I stand back and look at him. The man who appraised me like livestock and shook my father’s hand and planned to own me.

My hand goes to his neck. I find the carotid artery with the same ease I’d find it on a diagram — the sternocleidomastoid, the internal jugular, the external carotid branching at the superior border of the thyroid cartilage.

I press the blade to the skin and with one swift motion blood comes immediately — arterial, bright, pulsing with his heart rate.

It pools and rivers, running down his chest, spreading across the floor.

I hold his face and watch him. His eyes go wide, then something behind them starts to dim. I reach into his ruined mouth and place the strip of skin I cut from his hand between his teeth.

So they know you died screaming.

I’m breathing like I’ve been running. My entire body is vibrating. The rush hasn’t faded — it’s settled into me like a second heartbeat, thrumming and insistent. I was close. I was close to coming.

The realization hits me like a diagnosis I’ve been waiting for.

I am what I am.
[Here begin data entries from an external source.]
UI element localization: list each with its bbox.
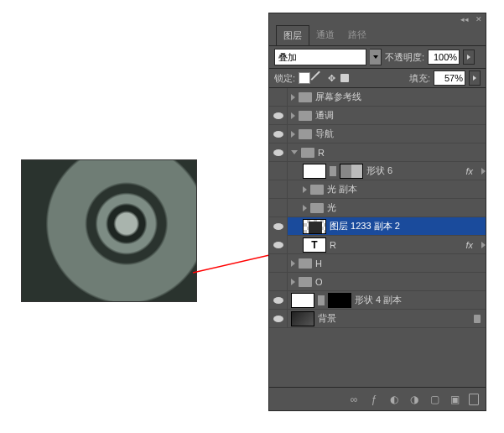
lock-all-icon[interactable] [340,74,349,82]
visibility-toggle[interactable] [269,199,288,217]
layer-name[interactable]: 形状 6 [366,164,392,177]
layer-row[interactable]: 光 [269,199,486,217]
lock-pixels-icon[interactable] [311,71,325,86]
layer-row[interactable]: 光 副本 [269,180,486,199]
disclosure-icon[interactable] [291,260,295,267]
layers-panel: ◂◂ ✕ 图层 通道 路径 叠加 不透明度: 100% 锁定: ✥ 填充: 57… [268,13,486,411]
fill-field[interactable]: 57% [434,70,465,86]
new-group-icon[interactable]: ▢ [429,394,440,405]
layer-row[interactable]: 形状 6fx [269,162,486,180]
lock-position-icon[interactable]: ✥ [325,72,337,84]
visibility-toggle[interactable] [269,217,288,236]
layer-name[interactable]: 光 副本 [327,183,357,196]
layer-name[interactable]: 形状 4 副本 [355,294,402,306]
blend-mode-select[interactable]: 叠加 [274,49,366,65]
visibility-toggle[interactable] [269,236,288,254]
fill-label: 填充: [409,72,430,85]
visibility-toggle[interactable] [269,291,288,310]
visibility-toggle[interactable] [269,88,288,107]
fx-disclosure-icon[interactable] [481,168,486,175]
layer-thumbnail [303,219,326,234]
folder-icon [310,185,324,195]
eye-icon [273,316,283,322]
folder-icon [299,277,312,287]
layer-name[interactable]: 背景 [318,312,336,325]
layer-style-icon[interactable]: ƒ [368,394,380,405]
fill-flyout[interactable] [469,70,481,86]
folder-icon [301,148,314,158]
new-layer-icon[interactable]: ▣ [449,394,460,405]
fx-disclosure-icon[interactable] [481,242,486,248]
lock-label: 锁定: [274,72,295,85]
panel-controls: ◂◂ ✕ [269,13,486,25]
fx-badge[interactable]: fx [465,240,478,250]
eye-icon [273,223,283,230]
disclosure-icon[interactable] [303,205,307,211]
layer-name[interactable]: R [330,240,336,250]
visibility-toggle[interactable] [269,162,288,180]
collapse-icon[interactable]: ◂◂ [460,15,469,23]
visibility-toggle[interactable] [269,143,288,162]
tab-channels[interactable]: 通道 [309,25,341,45]
tab-layers[interactable]: 图层 [276,25,309,45]
visibility-toggle[interactable] [269,254,288,273]
layer-mask-icon[interactable]: ◐ [388,394,400,405]
lock-transparency-icon[interactable] [299,72,310,84]
adjustment-layer-icon[interactable]: ◑ [408,394,420,405]
layer-row[interactable]: 图层 1233 副本 2 [269,217,486,236]
visibility-toggle[interactable] [269,125,288,143]
disclosure-icon[interactable] [291,279,295,285]
layer-row[interactable]: TRfx [269,236,486,254]
link-layers-icon[interactable]: ∞ [348,394,360,405]
opacity-field[interactable]: 100% [428,50,460,65]
opacity-flyout[interactable] [463,50,475,65]
eye-icon [273,242,283,248]
layer-name[interactable]: H [315,258,322,269]
eye-icon [273,112,283,119]
disclosure-icon[interactable] [291,112,295,119]
layer-list: 屏幕参考线 通调 导航 R 形状 6fx 光 副本 光 图层 1 [269,88,486,387]
link-icon [330,166,336,176]
layer-thumbnail [303,164,326,179]
layer-name[interactable]: 图层 1233 副本 2 [330,220,400,232]
link-icon [318,295,325,305]
visibility-toggle[interactable] [269,310,288,328]
layer-row[interactable]: R [269,143,486,162]
layer-thumbnail [291,293,314,308]
tab-paths[interactable]: 路径 [341,25,373,45]
layer-row[interactable]: O [269,273,486,291]
layer-name[interactable]: 通调 [315,109,334,122]
folder-icon [299,111,312,121]
layer-thumbnail [291,311,314,326]
visibility-toggle[interactable] [269,107,288,125]
panel-tabs: 图层 通道 路径 [269,25,486,46]
layer-row[interactable]: 背景 [269,310,486,328]
layer-row[interactable]: H [269,254,486,273]
disclosure-icon[interactable] [291,150,298,154]
folder-icon [310,203,324,213]
type-layer-thumbnail: T [303,237,326,253]
layer-name[interactable]: O [315,277,323,287]
folder-icon [299,258,312,269]
delete-layer-icon[interactable] [469,394,479,405]
visibility-toggle[interactable] [269,273,288,291]
disclosure-icon[interactable] [291,94,295,101]
lock-icon [474,315,481,323]
layer-row[interactable]: 形状 4 副本 [269,291,486,310]
close-icon[interactable]: ✕ [475,15,482,23]
layer-row[interactable]: 屏幕参考线 [269,88,486,107]
visibility-toggle[interactable] [269,180,288,199]
disclosure-icon[interactable] [303,186,307,193]
mask-thumbnail [340,164,363,179]
fx-badge[interactable]: fx [465,166,478,176]
layer-name[interactable]: 屏幕参考线 [315,91,361,103]
disclosure-icon[interactable] [291,131,295,138]
layer-name[interactable]: 导航 [315,128,334,140]
layer-row[interactable]: 导航 [269,125,486,143]
blend-mode-arrow[interactable] [370,49,382,65]
layer-row[interactable]: 通调 [269,107,486,125]
layer-name[interactable]: R [318,148,325,158]
panel-footer: ∞ ƒ ◐ ◑ ▢ ▣ [269,387,486,410]
layer-name[interactable]: 光 [327,201,336,214]
folder-icon [299,129,312,139]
And what I am is a woman who just killed a man with a scalpel and carved a moth into his wrist and nearly orgasmed watching the light leave his eyes.

Killian is in the doorway. I don’t know how long he’s been watching.

His body is still, leaning against the frame, arms at his sides.

But his eyes are doing something I’ve never seen from him — moving over me slowly, tracking the blood on my hands, my arms, the spatter on my neck.

Then to Harlow’s body. To the moth on his wrist. And back to me again.

There’s a glimmer in his expression — he’s turned on.

The realization lands and something inside me tightens. He watched me kill a man and his body’s response mirrors mine. He’s looking at me with blood on my hands, and his pupils are blown and his breathing is controlled in the way it gets when he’s exercising maximum restraint.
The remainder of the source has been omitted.